Physical activity should be screened like blood pressure

Jo Carlowe

Tuesday, 15 October 2013

Doctors should routinely evaluate physical activity in the same they check blood pressure and other risk factors for cardiovascular disease.

The American Heart Association has made this recommendation in a scientific statement published in its journal Circulation.

"Most healthcare providers have not routinely assessed physical activity levels among their patients because they have not had the right tools," said Scott Strath, lead author of the statement and associate professor in the Department of Kinesiology at the University of Wisconsin-Milwaukee's College of Health Sciences. "Yet, physical inactivity is about as bad for you as smoking."

The new statement includes a "decision matrix" to help providers select the most appropriate evaluation method for their patients, including low-cost or no-cost options, such as questionnaires that patients complete when they arrive for their appointment.

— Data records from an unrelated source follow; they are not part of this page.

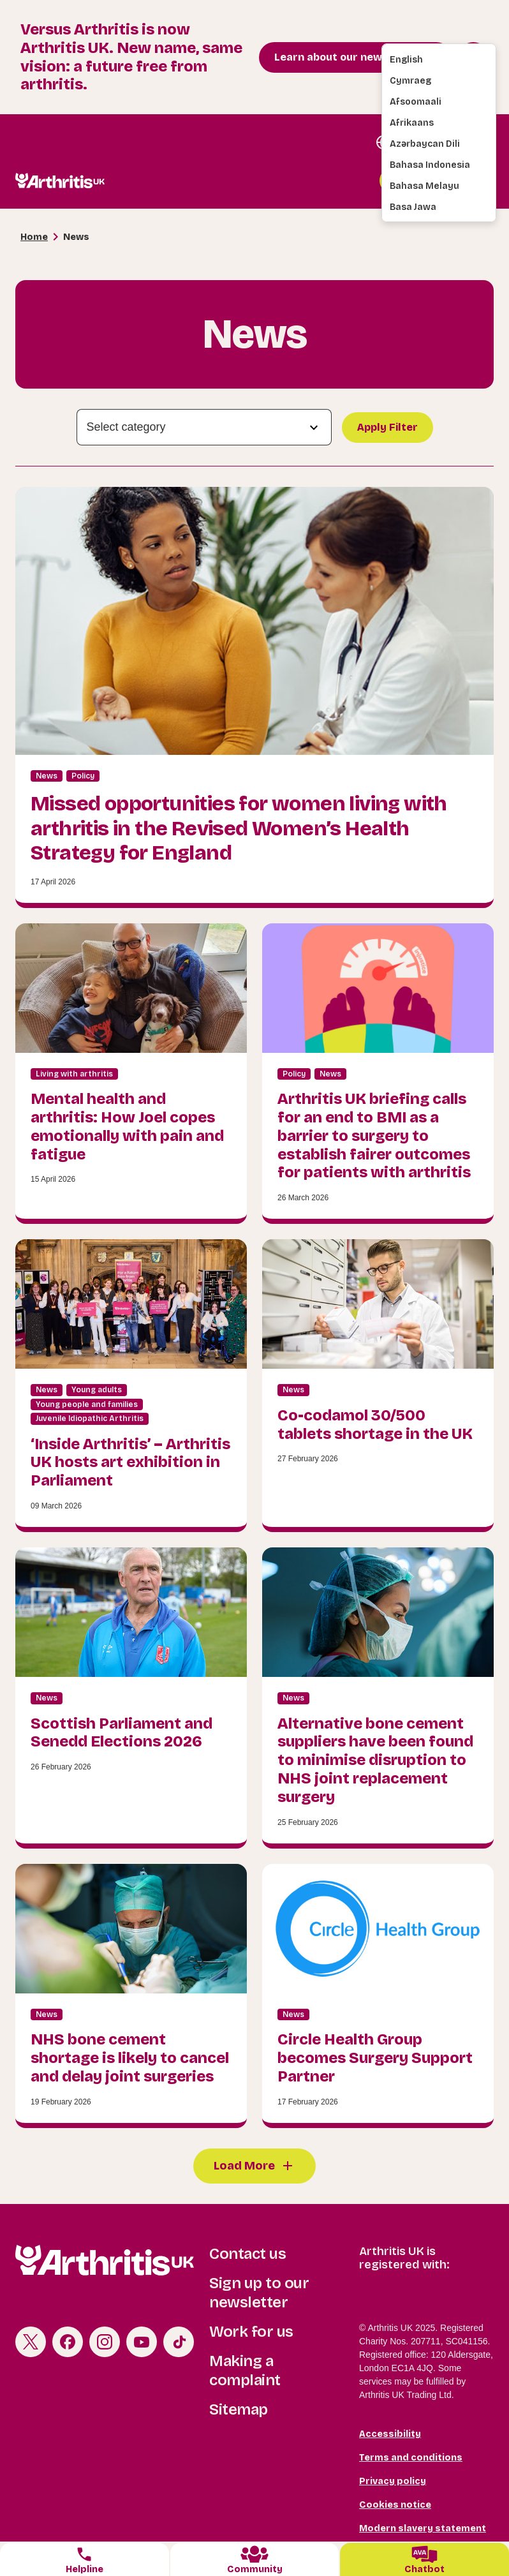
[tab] (84, 2559)
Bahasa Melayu (424, 186)
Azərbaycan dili (425, 143)
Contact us (247, 2254)
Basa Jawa (413, 207)
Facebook (67, 2342)
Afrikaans (412, 122)
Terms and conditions (410, 2457)
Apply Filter (387, 427)
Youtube (141, 2342)
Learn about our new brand (345, 57)
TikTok (178, 2342)
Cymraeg (410, 80)
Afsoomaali (415, 101)
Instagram (104, 2342)
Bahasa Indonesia (430, 165)
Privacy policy (392, 2481)
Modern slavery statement (422, 2528)
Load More (244, 2166)
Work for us (251, 2332)
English (406, 59)
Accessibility (390, 2434)
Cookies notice (395, 2504)
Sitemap (238, 2409)
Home (34, 237)
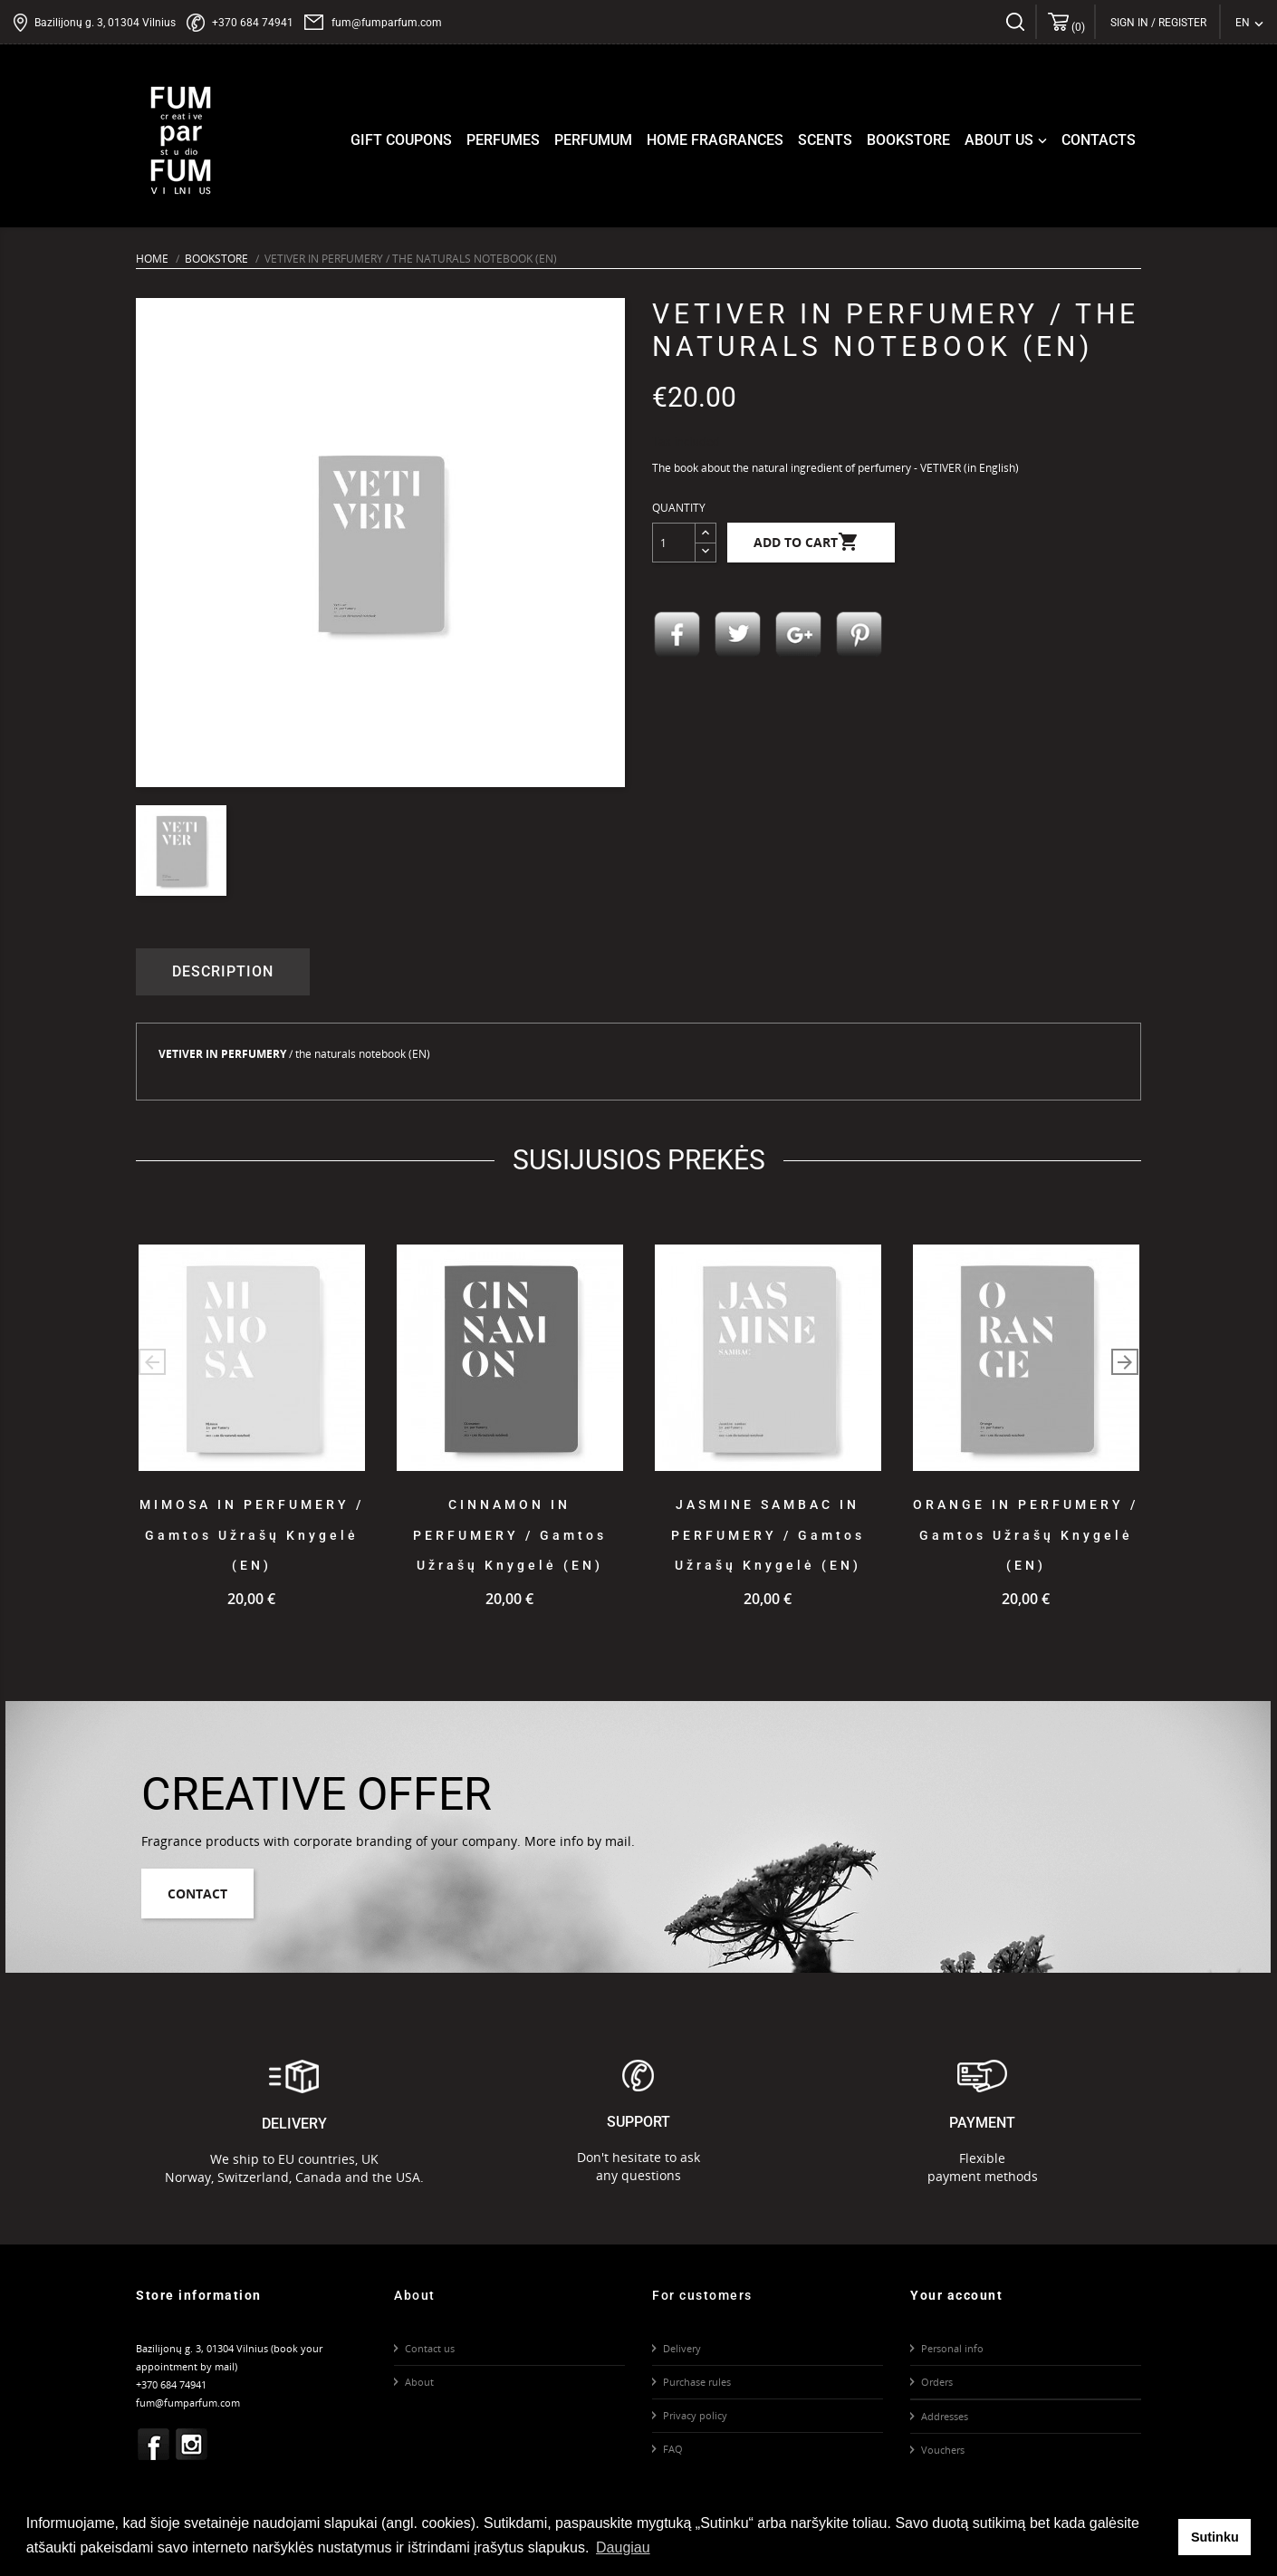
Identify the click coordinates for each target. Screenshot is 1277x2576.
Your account (956, 2295)
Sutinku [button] (1215, 2537)
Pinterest (859, 635)
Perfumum (593, 140)
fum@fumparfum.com (386, 22)
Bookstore (908, 140)
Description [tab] (223, 971)
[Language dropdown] (1249, 23)
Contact (197, 1893)
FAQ (673, 2449)
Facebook (153, 2444)
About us (1008, 140)
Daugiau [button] (623, 2547)
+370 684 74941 (252, 22)
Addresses (944, 2416)
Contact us (430, 2348)
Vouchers (943, 2449)
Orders (937, 2382)
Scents (825, 140)
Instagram (192, 2444)
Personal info (952, 2348)
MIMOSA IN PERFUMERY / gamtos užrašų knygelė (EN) (251, 1534)
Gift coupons (401, 140)
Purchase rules (697, 2382)
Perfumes (503, 140)
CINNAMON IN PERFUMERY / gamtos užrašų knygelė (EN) (510, 1534)
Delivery (682, 2348)
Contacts (1098, 140)
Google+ (798, 635)
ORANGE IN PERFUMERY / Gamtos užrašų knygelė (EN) (1025, 1534)
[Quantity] (674, 542)
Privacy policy (695, 2415)
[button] (1124, 1362)
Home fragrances (715, 140)
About (419, 2382)
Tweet (738, 635)
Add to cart (806, 542)
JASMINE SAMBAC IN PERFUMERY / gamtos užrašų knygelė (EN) (768, 1534)
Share (677, 635)
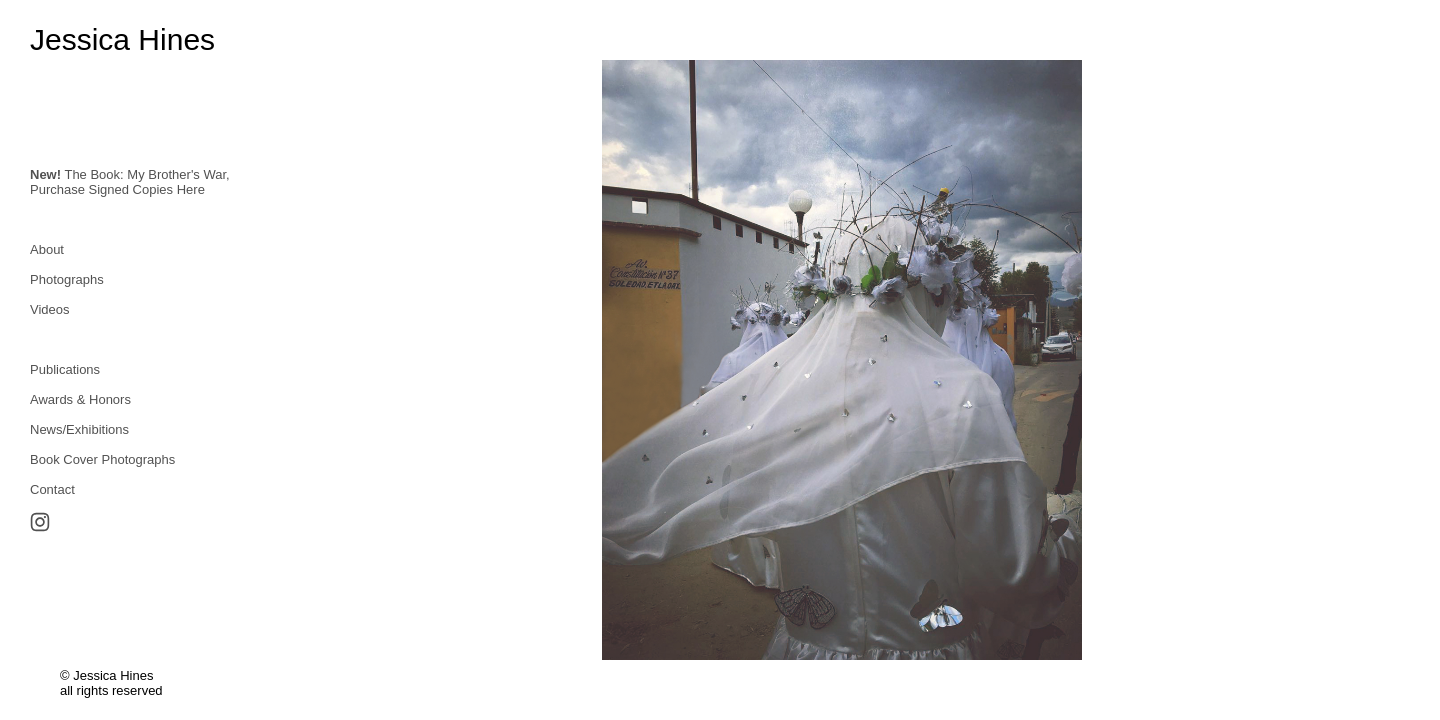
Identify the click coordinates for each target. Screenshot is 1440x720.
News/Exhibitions (79, 429)
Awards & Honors (80, 399)
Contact (52, 489)
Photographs (67, 279)
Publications (65, 369)
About (47, 249)
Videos (50, 309)
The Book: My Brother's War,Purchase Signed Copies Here (130, 182)
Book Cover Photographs (102, 459)
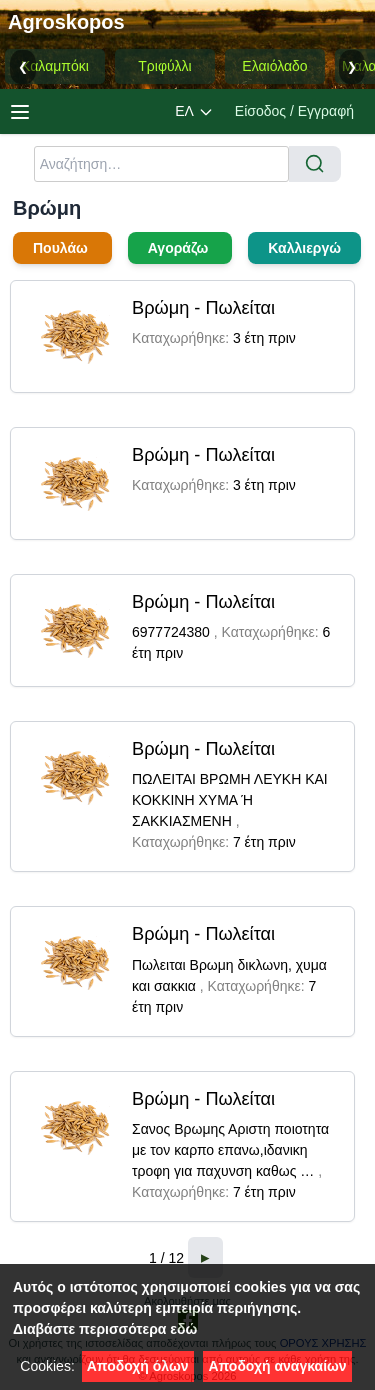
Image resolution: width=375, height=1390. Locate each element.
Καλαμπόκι (55, 66)
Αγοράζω (180, 248)
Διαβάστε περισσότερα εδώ (105, 1329)
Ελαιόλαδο (274, 66)
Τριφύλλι (164, 66)
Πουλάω (62, 248)
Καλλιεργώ (304, 248)
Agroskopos (66, 22)
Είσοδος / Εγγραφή (294, 111)
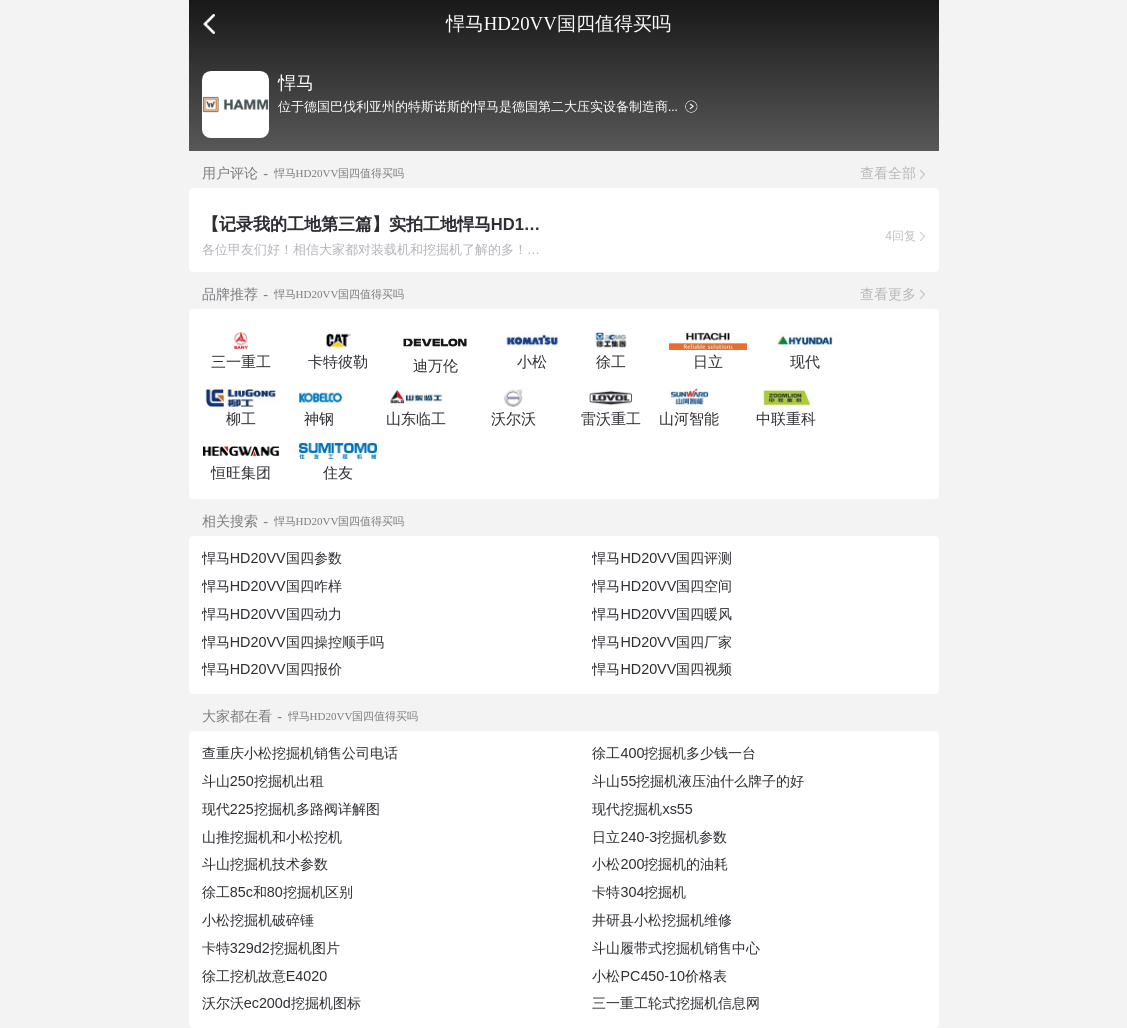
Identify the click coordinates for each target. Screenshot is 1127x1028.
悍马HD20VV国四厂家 (662, 642)
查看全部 (888, 173)
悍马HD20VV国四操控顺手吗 (293, 642)
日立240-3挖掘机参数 (659, 837)
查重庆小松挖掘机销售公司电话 (300, 753)
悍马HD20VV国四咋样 (272, 586)
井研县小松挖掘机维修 (662, 920)
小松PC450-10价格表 (659, 976)
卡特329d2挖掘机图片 (271, 948)
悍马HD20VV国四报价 (272, 669)
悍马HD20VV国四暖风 (662, 614)
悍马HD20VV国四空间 (662, 586)
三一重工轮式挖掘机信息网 (676, 1003)
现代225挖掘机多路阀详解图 (291, 809)
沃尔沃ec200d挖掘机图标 (281, 1003)
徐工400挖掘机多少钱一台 (674, 753)
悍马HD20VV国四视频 (662, 669)
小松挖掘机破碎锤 (258, 920)
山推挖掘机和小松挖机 (272, 837)
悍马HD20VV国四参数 (272, 558)
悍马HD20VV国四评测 (662, 558)
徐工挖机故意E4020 (264, 976)
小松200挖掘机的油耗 (660, 864)
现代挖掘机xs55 (642, 809)
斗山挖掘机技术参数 (265, 864)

An exercise checkup should cover types, frequency, duration and intensity of physical activity at work, home and during leisure time, the statement said.

Doctors should also counsel patients on how to include more exercise in their daily lives and do a physical activity assessment as part of routine medical care, Strath said.

The American Heart Association recommends at least 30 minutes of moderate-intensity aerobic activity five days a week or more, or at least 20 minutes of vigorous aerobic activity three days a week or more, plus moderate-to high-intensity muscle strengthening at least two days a week.